Cybersecurity of healthcare facilities: a cyber risk increased by providers.

A risk that extends well beyond the internal information system of healthcare facilities.

Healthcare organisations have long focused their cybersecurity efforts on their own internal systems: securing the hospital information system (HIS), hardening the patient information system (PIS), protecting networks, and monitoring connected biomedical devices. This approach remains essential, but it no longer reflects the operational reality of the sector.

Today, hospitals, clinics and laboratories operate within a fragmented digital ecosystem, where a significant proportion of critical functions rely on external service providers.

Data from CERT Santé clearly illustrates this trend : 764 cyber incidents were reported in 2025, representing a nearly 30% increase in one year. *

Over 40% of the affected organisations had to operate in degraded mode, and more than half of the incidents were not the result of malicious acts, but of breakdowns, errors, unavailability or provider failures.

In a sector where continuity of care is vital, this indirect exposure is one of the main factors contributing to vulnerability. A healthcare organisation may be perfectly secure yet still be paralysed by an incident occurring at a third party.

* DIGITAL HEALTH AGENCY. Over 700 hospital directors mobilised to gauge perceptions of cyber risk [online].

The recent cyber incidents that perfectly illustrate this reality.

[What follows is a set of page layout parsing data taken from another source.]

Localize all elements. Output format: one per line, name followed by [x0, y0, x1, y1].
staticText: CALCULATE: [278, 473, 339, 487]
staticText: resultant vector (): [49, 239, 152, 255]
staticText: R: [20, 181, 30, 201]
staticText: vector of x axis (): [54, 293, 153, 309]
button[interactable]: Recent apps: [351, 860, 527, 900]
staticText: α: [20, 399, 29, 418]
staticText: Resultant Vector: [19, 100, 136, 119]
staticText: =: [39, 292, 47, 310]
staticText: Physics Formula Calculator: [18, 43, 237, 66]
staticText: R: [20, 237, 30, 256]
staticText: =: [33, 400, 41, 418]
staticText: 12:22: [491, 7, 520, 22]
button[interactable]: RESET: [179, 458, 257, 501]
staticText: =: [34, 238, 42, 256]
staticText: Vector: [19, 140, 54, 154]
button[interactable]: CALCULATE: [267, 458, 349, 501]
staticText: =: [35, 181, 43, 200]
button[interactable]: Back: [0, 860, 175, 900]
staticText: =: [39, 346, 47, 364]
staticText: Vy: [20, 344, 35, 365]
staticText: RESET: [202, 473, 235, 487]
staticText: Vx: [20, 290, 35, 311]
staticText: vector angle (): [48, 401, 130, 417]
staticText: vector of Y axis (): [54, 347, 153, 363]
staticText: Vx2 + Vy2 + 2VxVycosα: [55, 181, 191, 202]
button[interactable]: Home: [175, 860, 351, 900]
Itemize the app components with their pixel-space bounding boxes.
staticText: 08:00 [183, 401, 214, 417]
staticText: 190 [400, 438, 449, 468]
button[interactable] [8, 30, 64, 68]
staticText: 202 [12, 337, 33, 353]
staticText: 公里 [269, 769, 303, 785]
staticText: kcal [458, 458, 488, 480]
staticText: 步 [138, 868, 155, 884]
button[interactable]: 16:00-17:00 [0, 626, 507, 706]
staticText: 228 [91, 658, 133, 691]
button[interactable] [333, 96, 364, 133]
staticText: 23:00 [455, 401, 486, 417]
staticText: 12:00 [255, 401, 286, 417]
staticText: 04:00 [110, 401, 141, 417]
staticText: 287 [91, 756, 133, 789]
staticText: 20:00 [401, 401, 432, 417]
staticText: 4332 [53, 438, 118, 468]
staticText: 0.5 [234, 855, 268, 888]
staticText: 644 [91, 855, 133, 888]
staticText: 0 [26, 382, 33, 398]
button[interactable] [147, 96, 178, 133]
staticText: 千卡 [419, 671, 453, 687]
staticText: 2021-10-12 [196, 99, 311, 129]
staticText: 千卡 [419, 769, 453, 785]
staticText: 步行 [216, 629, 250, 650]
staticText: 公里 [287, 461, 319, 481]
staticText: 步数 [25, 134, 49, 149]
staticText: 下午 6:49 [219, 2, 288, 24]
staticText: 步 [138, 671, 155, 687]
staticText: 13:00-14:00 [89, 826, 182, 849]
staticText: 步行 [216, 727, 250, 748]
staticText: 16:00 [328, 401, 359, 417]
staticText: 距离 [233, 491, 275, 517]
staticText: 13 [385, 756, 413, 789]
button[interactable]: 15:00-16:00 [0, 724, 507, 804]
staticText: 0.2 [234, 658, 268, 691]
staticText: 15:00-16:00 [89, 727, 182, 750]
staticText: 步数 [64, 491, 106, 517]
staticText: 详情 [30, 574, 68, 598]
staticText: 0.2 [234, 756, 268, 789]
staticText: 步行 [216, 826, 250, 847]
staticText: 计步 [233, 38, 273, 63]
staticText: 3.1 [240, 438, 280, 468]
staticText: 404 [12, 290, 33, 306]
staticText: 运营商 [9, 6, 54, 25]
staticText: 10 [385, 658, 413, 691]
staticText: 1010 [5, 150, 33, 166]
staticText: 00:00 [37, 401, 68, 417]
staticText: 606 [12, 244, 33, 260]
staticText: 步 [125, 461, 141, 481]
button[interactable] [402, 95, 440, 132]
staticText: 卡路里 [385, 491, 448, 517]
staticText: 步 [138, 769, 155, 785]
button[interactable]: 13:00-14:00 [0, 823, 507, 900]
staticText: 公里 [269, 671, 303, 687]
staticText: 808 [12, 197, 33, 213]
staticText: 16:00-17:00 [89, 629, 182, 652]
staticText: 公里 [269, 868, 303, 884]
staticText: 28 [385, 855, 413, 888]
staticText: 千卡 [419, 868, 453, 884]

Beyond the theoretical risk associated with partners, several recent incidents demonstrate the very real impact that IT service provider failures can have on healthcare organisations.

We can of course mention the recent case Cegedim : on the one hand, the unavailability of billing and electronic claims submission services, which led to payment delays, an increased administrative burden and tensions with both patients and payers; and on the other hand, the major incident in February 2026 affecting the MLM software, which involved a massive breach of personal data.

The example of Dedalus highlights the critical role played by hospital software providers. The temporary unavailability of critical systems has led to difficulties accessing patient records, the postponement of procedures and disruption to teams. In a clinical setting, an EPR outage is more than just an IT incident: it becomes an operational incident.

Teleradiology also illustrates this fragility. The unavailability of Telediag has revealed how essential interpretation solutions have become, resulting in exams being put on hold, diagnostic delays, and forced prioritization.

Finally, the incident CrowdStrike Although outside the health sector, it has highlighted the systemic vulnerability induced by dependence on a central technology provider. In the field of healthcare, a comparable actor, such as a healthcare data host, strategic publisher, or national IT outsourcer, could be responsible for an unprecedented interruption.

In all these situations, the same observation is clear: if the establishment does not control the cause of the incident, it nevertheless bears the full effects.

In this context, a bespoke cyber insurance policy will cover not only the standard crisis management services provided by technical, legal and communications experts, as well as system restoration and remediation costs, but also financial losses arising from the disruption of healthcare services or operational disruption caused by IT provider failures.

Depending on the nature of the organisation’s activities and its level of dependence on other providers critical to its operations, apart from IT providers, consideration should also be given to extending the cover to include any supplier failure. This cover enables the cyber insurance policy to provide cover in the event of a failure by these essential partners, in order to cover any financial losses that may result.

Furthermore, in a sector where trust is paramount to business operations, some cyber insurance policies also offer cover designed to address reputational risks. These coverages are no longer limited to covering the costs of crisis communication but also include the necessary provision for compensation for quantifiable financial loss when an incident, including one attributable to a third party, damages the institution’s image or credibility.

This cover may be triggered following a service outage, a health data breach or the failure of a critical service provider, provided that such situations result in a loss of confidence on the part of partners, regulatory authorities or the local ecosystem, with a measurable impact on the organisation’s financial results.

These essential coverages complement the standard ‘business interruption’ cover provided by policies and strengthen the overall framework for covering financial losses for stakeholders in the healthcare sector.

One final point deserves particular attention: the waiver clauses frequently imposed by hosts and other IT service providers on their clients.

In order to manage their exposure, insurers intend, where a claim involves the liability of a third party, to be able to seek recourse against the service provider responsible for the incident. However, many IT service providers impose clauses in their contracts requiring their clients—whether healthcare institutions or organisations in other sectors—to waive their right of recourse against them.

These contractual provisions can undermine insurance cover, or even lead to a reduction in or refusal of compensation if the insurer has not been informed in advance of the existence of such clauses, which deprive the insurer of any recourse against the liable third party.

In the absence of specific amendments to the cyber insurance policy, acceptance of these waivers of recourse has the effect of transferring the financial risk to the healthcare provider.